Microsoft recently announced new security and compliance add-ons for Microsoft 365 Business Premium, and one of them deserves more attention than it's getting in Australia: the Microsoft Purview Suite add-on. For businesses under 200 users, this closes a gap that has bothered me for years.
The licensing gap nobody liked
Here's the dilemma as it stood until now. If you're an Australian business on Business Premium, you face the same data risks as an enterprise. Copilot can surface documents your sharing settings never should have allowed. Your cyber insurer is asking questions about data governance. A departing staff member can walk out with your client list on a USB stick or in their personal OneDrive. None of that cares how many seats you have.
But the tooling Microsoft built to deal with those risks, the advanced Purview capabilities, sat behind E5 licensing. E5 was never designed for a 40-person accounting firm or a 120-person manufacturer. It bundles capabilities a 50-seat business would never use, and the commercial jump from Business Premium to E5 never stacked up for organisations that size. So most simply went without. They knew the risk existed, they just couldn't justify the licence built for a 5,000-seat bank to manage it.
The Purview Suite add-on changes that. You keep Business Premium, which I've long argued is the right foundation for most SA small businesses, and you bolt the data security layer on top.
What the add-on actually includes
The add-on bundles the advanced Purview capabilities into a single licence. The list is long, so it helps to group it by what each piece does for you.
Knowing where your sensitive data is and keeping it protected. Information Protection lets you apply sensitivity labels to documents and emails. Think of a label as a security tag that stays attached to the file whether it's sitting in OneDrive, shared in Teams, or emailed to someone outside the business. Extended data loss prevention builds on that with custom policy templates, so you can stop credit card numbers, health records or tax file numbers being shared accidentally. Message Encryption protects sensitive email in transit, and Customer Key lets organisations with strict regulatory requirements hold their own encryption keys.
Watching for risk inside the business. Insider Risk Management uses behavioural analytics to flag unusual activity, the classic example being an employee downloading large volumes of files in the weeks before they resign. Privacy is built into the design: users are pseudonymised by default and identities are only revealed when an alert becomes a genuine case. Communication Compliance does similar work for messages, picking up policy breaches in Teams and email.
Managing how AI touches your data. Data Security Posture Management for AI gives you visibility into how Copilot and third-party AI tools interact with sensitive information: which files are overshared, which prompts are risky, with real-time alerts when something crosses a line. I covered why DSPM for AI matters in an earlier post, and at the time the licensing was the sticking point for smaller businesses. That objection is now gone.
Compliance and legal readiness. Records Management and Data Lifecycle Management automate retention and deletion, so records are kept as long as the law requires and disposed of when they shouldn't be kept. eDiscovery Premium gives you search, legal holds and export in one place when a dispute or investigation lands. Audit Premium provides the deeper, longer-retained logs that incident response and forensics depend on. Compliance Manager rounds it out with a single dashboard for tracking your regulatory obligations.
Why Australian businesses should care now
Four things make this timely rather than just interesting.
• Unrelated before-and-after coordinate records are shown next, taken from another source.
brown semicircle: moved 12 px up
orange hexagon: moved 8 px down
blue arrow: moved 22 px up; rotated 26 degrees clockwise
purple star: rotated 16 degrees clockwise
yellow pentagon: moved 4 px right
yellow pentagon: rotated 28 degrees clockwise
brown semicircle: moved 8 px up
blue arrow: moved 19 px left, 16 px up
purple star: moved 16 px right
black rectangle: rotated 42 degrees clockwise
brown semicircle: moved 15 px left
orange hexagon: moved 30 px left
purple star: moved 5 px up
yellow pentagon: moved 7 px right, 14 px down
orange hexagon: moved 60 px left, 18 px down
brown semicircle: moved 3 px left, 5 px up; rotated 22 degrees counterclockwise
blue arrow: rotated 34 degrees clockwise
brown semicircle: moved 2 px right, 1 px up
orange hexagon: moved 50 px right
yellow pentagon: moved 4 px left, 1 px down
First, Copilot adoption. Copilot doesn't create oversharing problems, it makes existing ones visible. Every permission mistake from the past decade becomes searchable in plain English. Businesses rolling out Copilot without data classification are discovering this the uncomfortable way.
Second, the questions are already being asked. Cyber insurance questionnaires increasingly probe data classification, DLP and insider risk controls. Frameworks like the Essential Eight get you a long way on system hardening, but ISO 27001 and most insurer expectations go further into how data itself is governed, and that's exactly the territory Purview covers.
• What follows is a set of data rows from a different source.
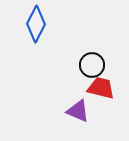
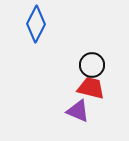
red trapezoid: moved 10 px left
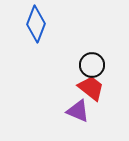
blue diamond: rotated 6 degrees counterclockwise
red trapezoid: rotated 24 degrees clockwise
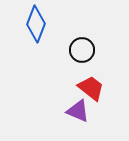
black circle: moved 10 px left, 15 px up
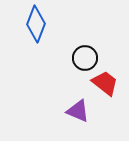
black circle: moved 3 px right, 8 px down
red trapezoid: moved 14 px right, 5 px up
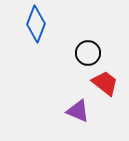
black circle: moved 3 px right, 5 px up
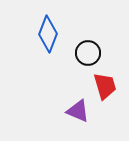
blue diamond: moved 12 px right, 10 px down
red trapezoid: moved 3 px down; rotated 36 degrees clockwise
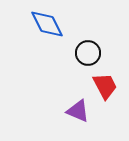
blue diamond: moved 1 px left, 10 px up; rotated 48 degrees counterclockwise
red trapezoid: rotated 12 degrees counterclockwise
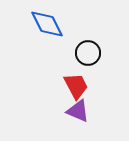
red trapezoid: moved 29 px left
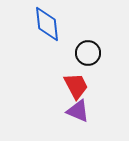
blue diamond: rotated 21 degrees clockwise
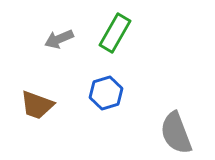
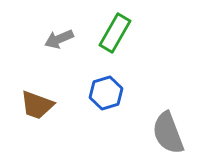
gray semicircle: moved 8 px left
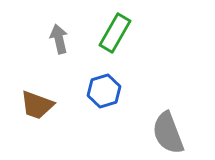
gray arrow: rotated 100 degrees clockwise
blue hexagon: moved 2 px left, 2 px up
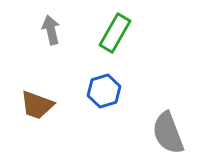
gray arrow: moved 8 px left, 9 px up
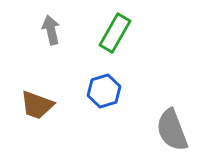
gray semicircle: moved 4 px right, 3 px up
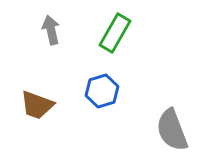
blue hexagon: moved 2 px left
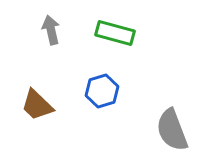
green rectangle: rotated 75 degrees clockwise
brown trapezoid: rotated 24 degrees clockwise
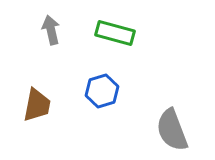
brown trapezoid: rotated 123 degrees counterclockwise
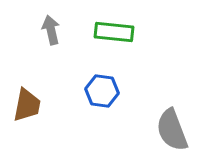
green rectangle: moved 1 px left, 1 px up; rotated 9 degrees counterclockwise
blue hexagon: rotated 24 degrees clockwise
brown trapezoid: moved 10 px left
Third, the Privacy Act. Australian businesses with turnover above the threshold carry notifiable data breach obligations, and you can't assess or report a breach properly if you don't know what data you held and who touched it. Audit logs and classification turn that from guesswork into evidence.
Fourth, the resignation window. In our experience the riskiest fortnight for company data is the one between an employee deciding to leave and their last day. Most small businesses have no visibility into that window at all. Insider Risk Management is built for precisely this pattern.
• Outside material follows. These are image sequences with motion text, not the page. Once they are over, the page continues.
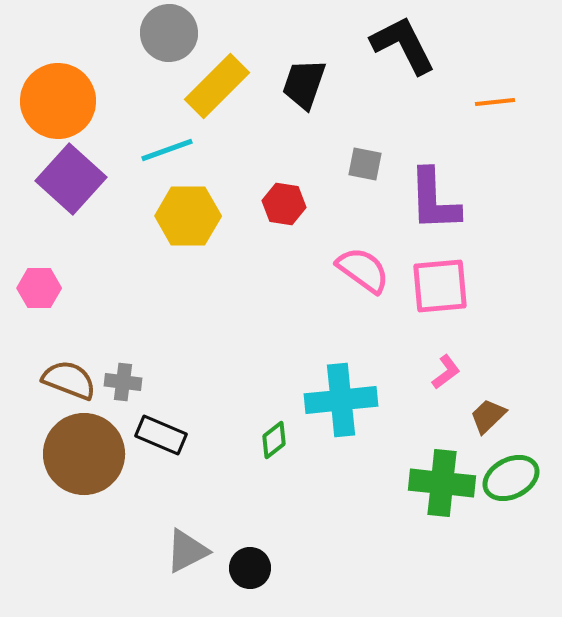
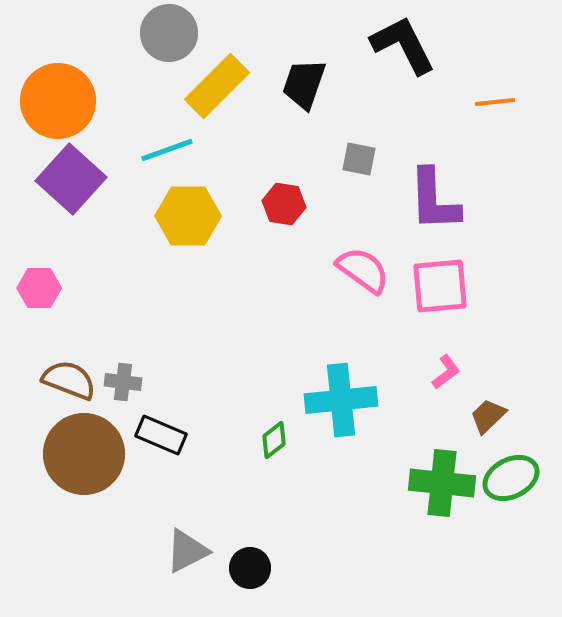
gray square: moved 6 px left, 5 px up
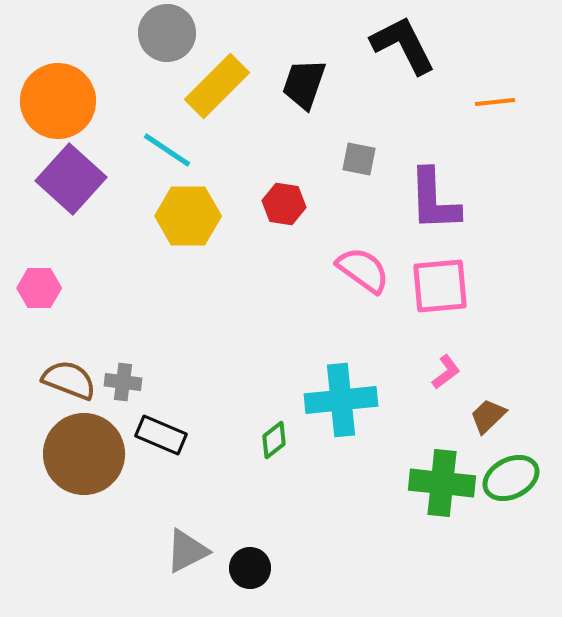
gray circle: moved 2 px left
cyan line: rotated 54 degrees clockwise
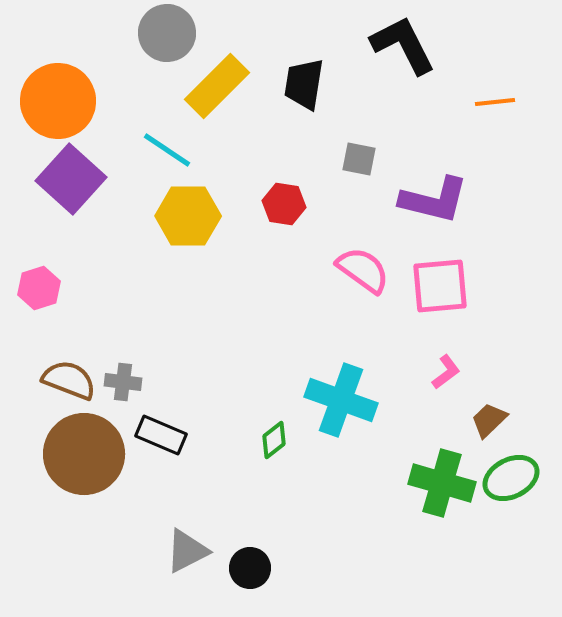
black trapezoid: rotated 10 degrees counterclockwise
purple L-shape: rotated 74 degrees counterclockwise
pink hexagon: rotated 18 degrees counterclockwise
cyan cross: rotated 26 degrees clockwise
brown trapezoid: moved 1 px right, 4 px down
green cross: rotated 10 degrees clockwise
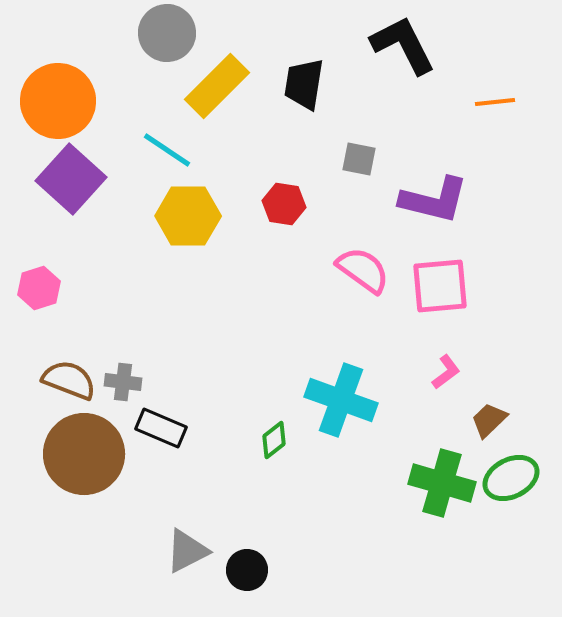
black rectangle: moved 7 px up
black circle: moved 3 px left, 2 px down
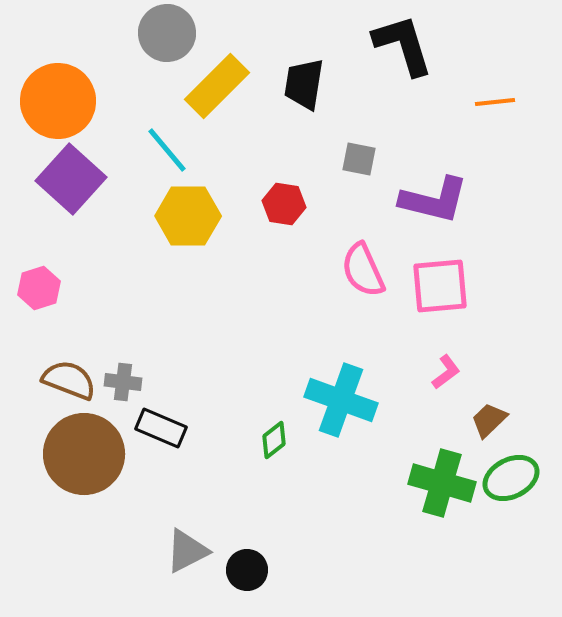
black L-shape: rotated 10 degrees clockwise
cyan line: rotated 16 degrees clockwise
pink semicircle: rotated 150 degrees counterclockwise
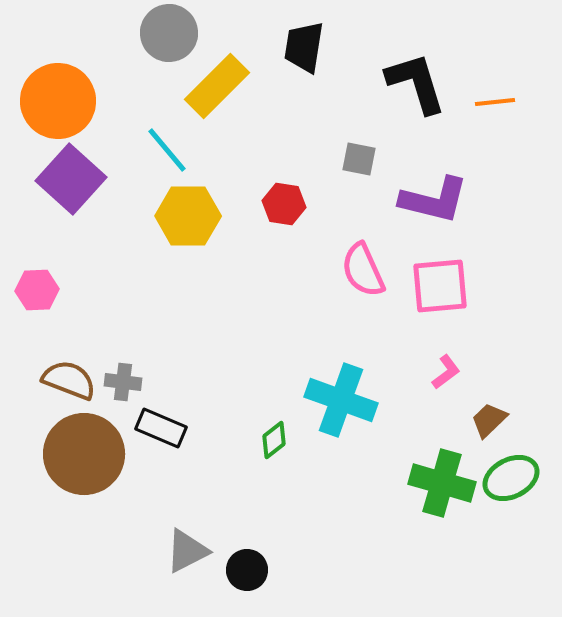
gray circle: moved 2 px right
black L-shape: moved 13 px right, 38 px down
black trapezoid: moved 37 px up
pink hexagon: moved 2 px left, 2 px down; rotated 15 degrees clockwise
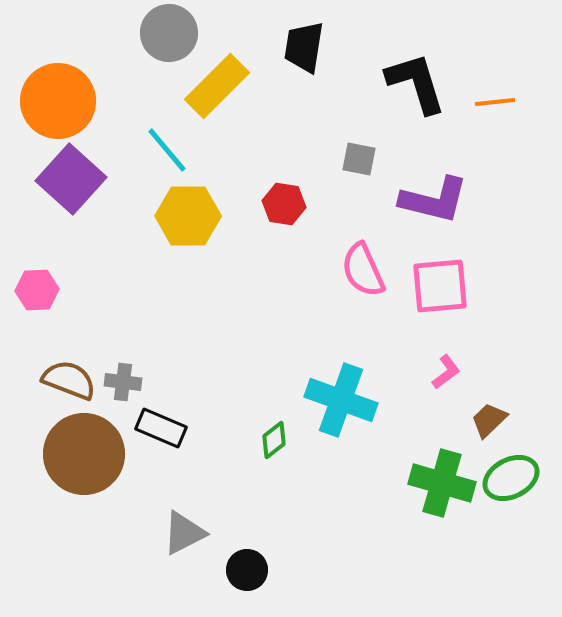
gray triangle: moved 3 px left, 18 px up
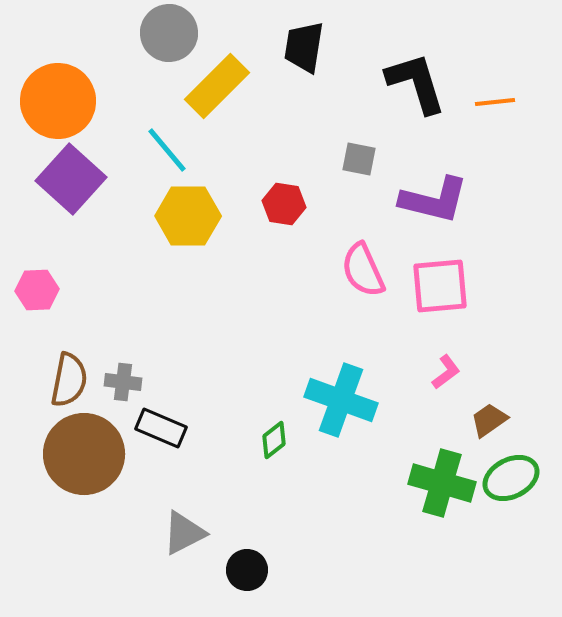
brown semicircle: rotated 80 degrees clockwise
brown trapezoid: rotated 9 degrees clockwise
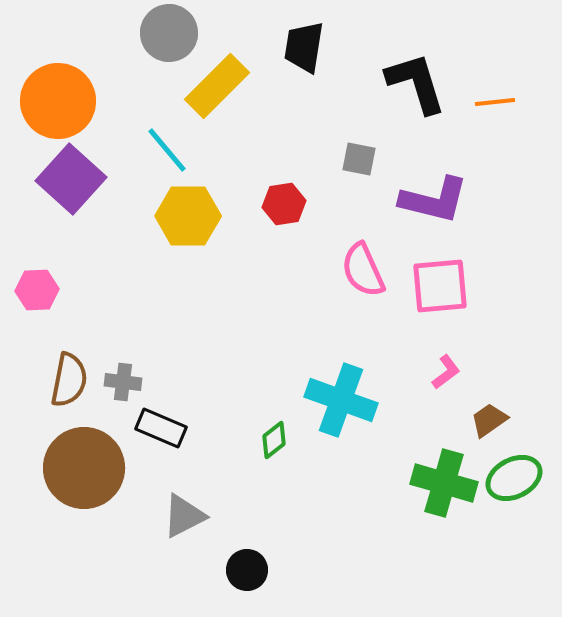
red hexagon: rotated 18 degrees counterclockwise
brown circle: moved 14 px down
green ellipse: moved 3 px right
green cross: moved 2 px right
gray triangle: moved 17 px up
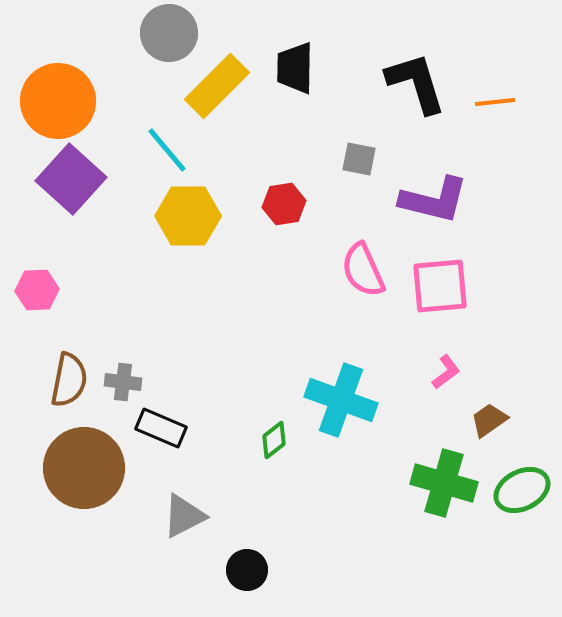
black trapezoid: moved 9 px left, 21 px down; rotated 8 degrees counterclockwise
green ellipse: moved 8 px right, 12 px down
The add-on is the licence, not the outcome
One caution before you call your licensing provider. Buying the add-on switches nothing on. Sensitivity labels need a taxonomy your staff will actually use, which means a handful of clear labels rather than a dozen confusing ones. DLP policies need tuning, because an untuned policy drowns you in false positives until everyone learns to ignore the alerts. Insider Risk Management needs to be configured deliberately, with privacy settings and escalation paths agreed up front, or it becomes a staff trust problem instead of a security control.
This is the same lesson as Business Premium itself: the licence gives you access to the tools, and the value comes from deploying them properly. We've put together a Microsoft Purview implementation page that walks through what a proper rollout covers, from data discovery through label design to DLP tuning and ongoing management.
For years the honest advice to a 50-seat business asking about advanced data security was that the licensing didn't make sense for them. That advice has now changed. If you hold client data worth protecting, this add-on is worth a serious look.